Idylle sino-cubaine, brouille sino-soviétique
Voici un ouvrage de recherche historique, original, plein de vitalité et d’entrain. Il ne correspond pas du tout à ce qu’on s’attend d’habitude à trouver dans l’austère collection de la Fondation nationale des Sciences politiques (FNSP), spécialisée dans la publication de thèses scientifiques, rigoureuses, quelque peu solennelles et, à vrai dire, rarement distrayantes. Ici rien ne rappelle le pensum sur commande. L’auteur est sincèrement passionné de son sujet et il sait communiquer cette passion au lecteur.
L’aventure qu’il nous conte, et dont il a très minutieusement et très scientifiquement reconstitué les épisodes, se situe entre 1958 et 1962, c’est-à-dire entre la Révolution cubaine et le retrait des fusées de l’île. Les protagonistes en sont Fidel Castro, Mao Tsé-toung et Krouchtchev. L’enjeu : l’unité du monde communiste.
La thèse de l’auteur (dans la mesure où il en a une, car ce qui l’intéresse, plutôt que de philosopher, c’est de faire revivre pour lui-même et pour le lecteur les événements et les hommes) peut se résumer comme suit. La révolution cubaine « insouciante, fougueuse, prolixe et généreuse… caribéenne en diable, antibureaucratique, anti-académique et antidogmatique » a fait un jour irruption dans le monde communiste en forçant les portes et en bouleversant les hiérarchies et traditions existantes. L’accueil à lui faire a posé un problème difficile qui a exacerbé les malentendus déjà latents entre les deux grands du socialisme : l’URSS et la Nouvelle Chine. Le choix d’une attitude a été, en outre, le révélateur de bien des contradictions internes dans chacun des deux pays. Le grand remue-ménage qui s’est ensuivi a précipité la crise des relations sino-soviétique. Jusqu’au début de l’automne 1962, on a pu se demander si la Nouvelle Cuba n’allait pas s’ériger en arbitre de cette crise en devenant le troisième pôle d’un monde communiste d’ores et déjà bicéphale.
En nous narrant – avec quelle verve ! – cette « histoire de famille », Cheng Ying-Hsiang se place le plus souvent au point de vue des Chinois.

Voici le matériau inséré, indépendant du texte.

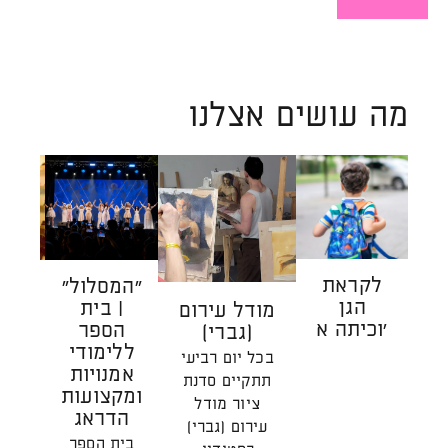
קראו
עוד
על
מרחב
שמחבר
מה עושים אצלנו
בין
אנשים
לקראת
״המסלול״
הַ
הגן
| בית
הַהוֹ
מודל עירום
וכיתה א'
הספר
| 
(גברי)
ללימודי
כת
בכל יום רביעי
אמנויות
רג
תתקיים סדנת
ומקצועות
ע
ציור מודל
הדראג
המ
עירום (גברי)
צ
בית הספר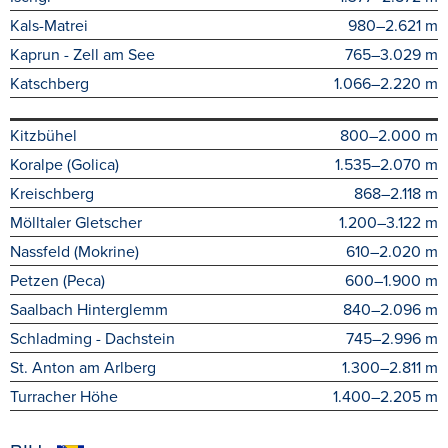
Kals-Matrei
980–2.621 m
Kaprun - Zell am See
765–3.029 m
Katschberg
1.066–2.220 m
Kitzbühel
800–2.000 m
Koralpe (Golica)
1.535–2.070 m
Kreischberg
868–2.118 m
Mölltaler Gletscher
1.200–3.122 m
Nassfeld (Mokrine)
610–2.020 m
Petzen (Peca)
600–1.900 m
Saalbach Hinterglemm
840–2.096 m
Schladming - Dachstein
745–2.996 m
St. Anton am Arlberg
1.300–2.811 m
Turracher Höhe
1.400–2.205 m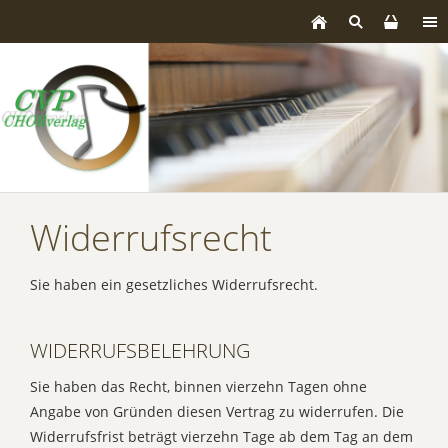
Widerrufsrecht
Sie haben ein gesetzliches Widerrufsrecht.
WIDERRUFSBELEHRUNG
Sie haben das Recht, binnen vierzehn Tagen ohne
Angabe von Gründen diesen Vertrag zu widerrufen. Die
Widerrufsfrist beträgt vierzehn Tage ab dem Tag an dem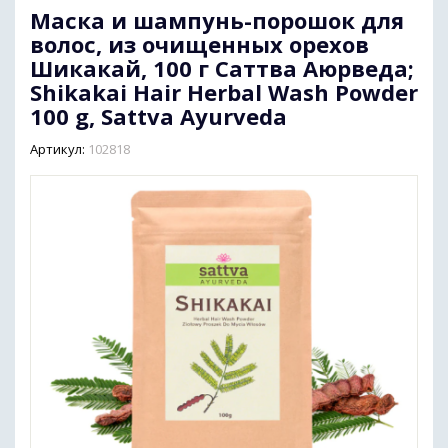
Маска и шампунь-порошок для
Диабетические Препараты
Кокосовое масло
волос, из очищенных орехов
Шикакай, 100 г Саттва Аюрведа;
Shikakai Hair Herbal Wash Powder
Опорно-двигательная система
100 g, Sattva Ayurveda
Дыхательная система и ОРВИ (остро
Артикул:
102818
- респираторные вирусные инфекции)
Здоровье женщины
Здоровье мужчины
Препараты для волос
Почки и мочеполовая система
Сердечно-сосудистая система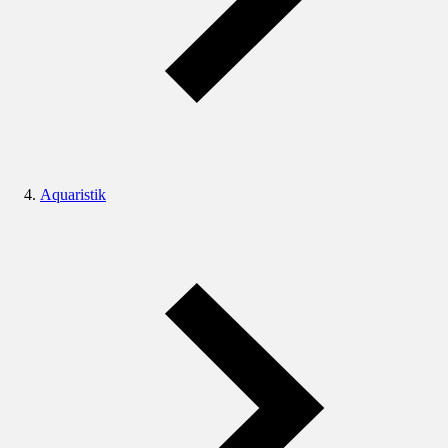
Aquaristik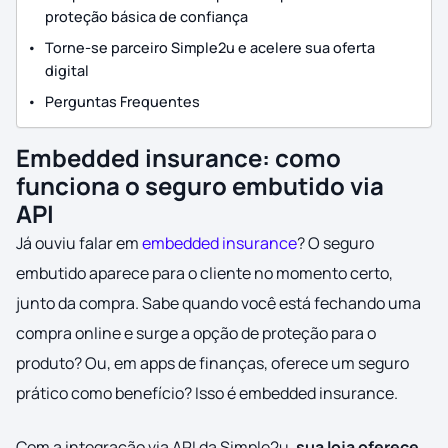
proteção básica de confiança
Torne-se parceiro Simple2u e acelere sua oferta
digital
Perguntas Frequentes
Embedded insurance: como
funciona o seguro embutido via
API
Já ouviu falar em
embedded insurance
? O seguro
embutido aparece para o cliente no momento certo,
junto da compra. Sabe quando você está fechando uma
compra online e surge a opção de proteção para o
produto? Ou, em apps de finanças, oferece um seguro
prático como benefício? Isso é embedded insurance.
Com a integração via API da Simple2u,
sua loja oferece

Non qu’il ait la moindre complaisance pour les thèses de Mao Tsé-toung ! Mais parce qu’il estime que la Chine occupait à l’époque une position charnière entre la Russie, de trente ans son aînée dans la marche vers le socialisme, et Cuba, sa cadette de dix ans. Mais peut-être aussi, parce que la psychologie chinoise lui est plus proche et partant, plus compréhensible.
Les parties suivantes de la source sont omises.